In a less developed thread of his argument, Mir takes up Jaspers’s teleological account of history as leading inexorably to the unity of mankind. Writing after the cataclysm of the Second World War gave way to the rise of the first global institutions, Jaspers hoped that the philosophical universalism that arose during the Axial Age would be fulfilled in a global human society built on shared values. To this prognosis, Mir adds a technological prophecy: “humankind will become one, but it will become one with its medium and its environment when all three merge into the ultimate medium: a networked cognitive interface with AI.”
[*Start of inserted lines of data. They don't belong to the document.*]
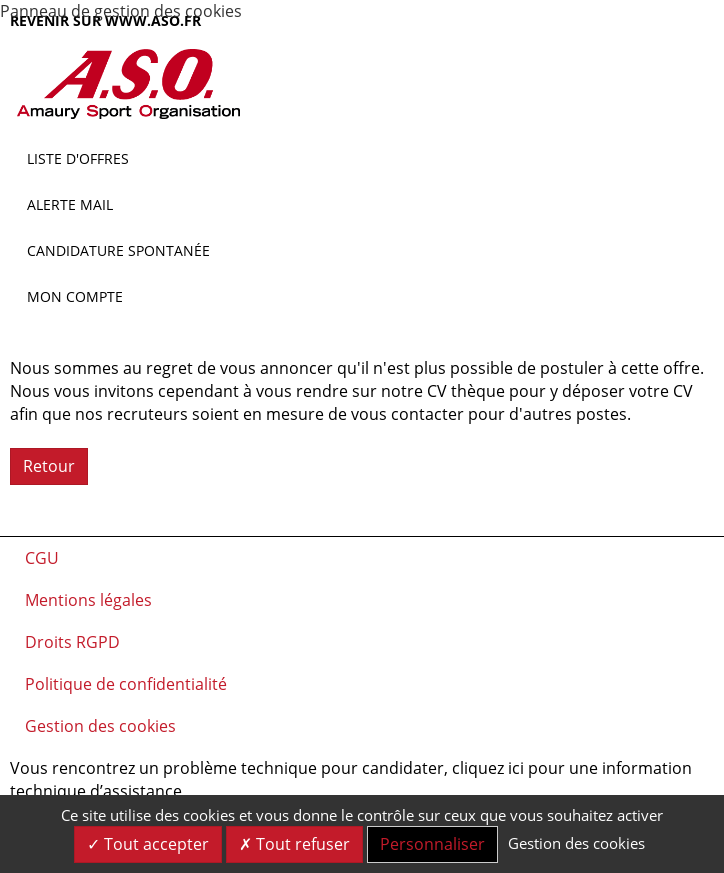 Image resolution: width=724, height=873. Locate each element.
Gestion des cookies (100, 726)
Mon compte (75, 296)
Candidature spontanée (118, 250)
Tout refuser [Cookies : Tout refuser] (294, 844)
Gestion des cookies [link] (576, 843)
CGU (42, 558)
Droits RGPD (72, 642)
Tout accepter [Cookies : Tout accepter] (148, 844)
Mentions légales (88, 600)
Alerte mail (70, 204)
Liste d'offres (78, 158)
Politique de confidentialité (126, 684)
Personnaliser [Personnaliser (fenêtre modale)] (432, 844)
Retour (49, 466) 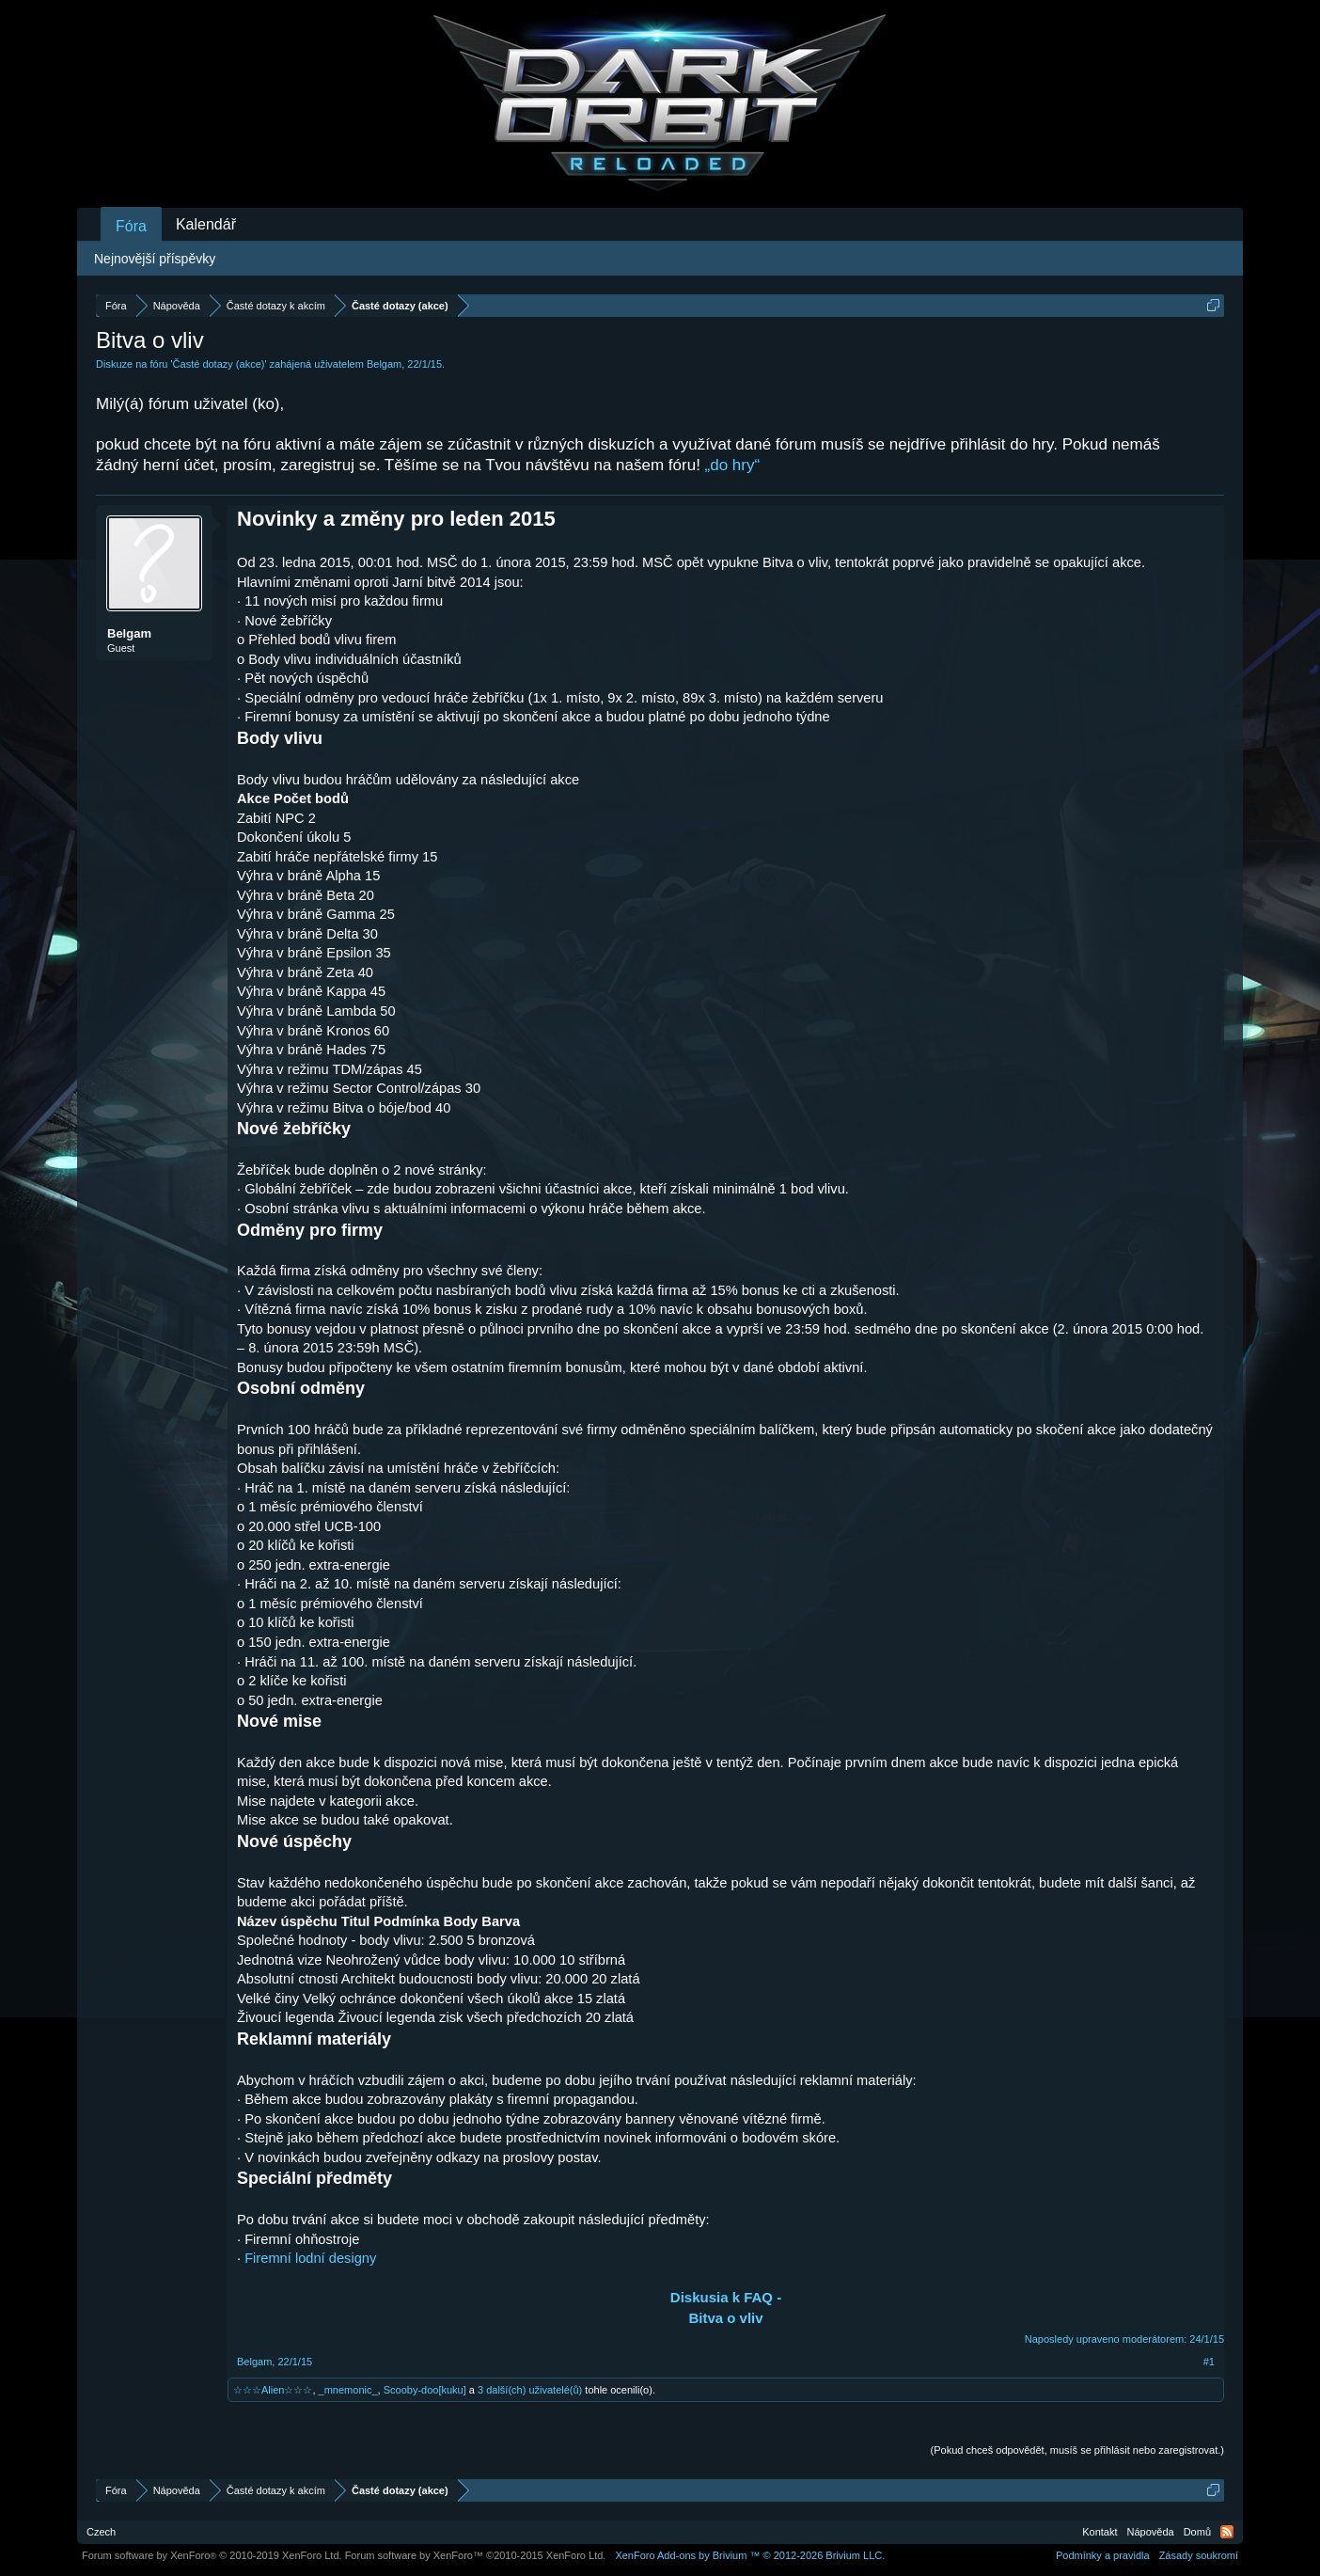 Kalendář (206, 224)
In other words, Mir appears to embrace a version of the hypothesis of the Singularity, according to which humanity is somehow fated to fuse with its technological tools. This line of thought risks undercutting his broader argument. After all, if a media revolution is underway that promises to be even more consequential than that of the printing press, confronting the potential dangers of this mutation in history is surely the most urgent political task facing us today. But if a digital apotheosis awaits us, regardless of what we do, what is the point? 
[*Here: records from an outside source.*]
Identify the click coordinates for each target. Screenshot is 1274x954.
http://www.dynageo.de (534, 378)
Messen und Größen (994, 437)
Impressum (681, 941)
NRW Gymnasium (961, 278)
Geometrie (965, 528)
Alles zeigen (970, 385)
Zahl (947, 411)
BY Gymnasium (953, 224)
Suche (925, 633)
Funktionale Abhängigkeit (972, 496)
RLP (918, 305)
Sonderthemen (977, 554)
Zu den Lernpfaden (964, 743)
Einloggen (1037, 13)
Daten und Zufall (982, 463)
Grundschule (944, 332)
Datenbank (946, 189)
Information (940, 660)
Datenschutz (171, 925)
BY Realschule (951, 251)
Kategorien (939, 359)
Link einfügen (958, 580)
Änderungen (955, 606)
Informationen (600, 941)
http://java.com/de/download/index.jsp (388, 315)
Early in his book, Mir tries to preempt the standard criticism of “technological determinism,” often directed at media theorists in the McLuhan tradition: that they fail to recognize the role of forces other than technology in history—including human agency and politics. As he argues convincingly, a media-ecological approach isn’t reductionistic. An ecologist understands that the intrusion of a single factor—whether the reintroduction of a few dozen wolves to Yellowstone or the arrival of a new app—can cascade in its effects across an entire system. That new media technology can ultimately alter the system’s coordinates doesn’t mean that the relevant developments are reducible to that factor, but merely that its influence shouldn’t be underrated, regardless of how small it may first seem.

When Mir takes up the Singularity, however, he sounds like a thorough determinist. “The technological imperative leaves humankind no choice: singularize or die,” he declares. The popularization of this view might itself be understood as a symptom of the developments Mir describes. If literacy, as Logan’s account holds, was crucial to the emergence of belief in individualism and free will, perhaps its digital reversal has helped birth a neo-pagan fatalism, in which we are mere playthings of a new God—in this case, AI.

Yet, technology isn’t a deity looming above us, decreeing our destiny; it’s a human creation. Legal and regulatory battles over its essence and ramifications are underway globally. Mir’s examination of media ecology provides valuable insights into the disruptions anticipated from new technologies like AI—disruptions we were ill-equipped to handle with the advent of smartphones and social media. We should leverage such perspectives when deliberating the appropriate roles and applications of technology, as we’ve now begun to do, albeit tardily, with social media. This approach could aid in mitigating the severe disruptions currently threatening us.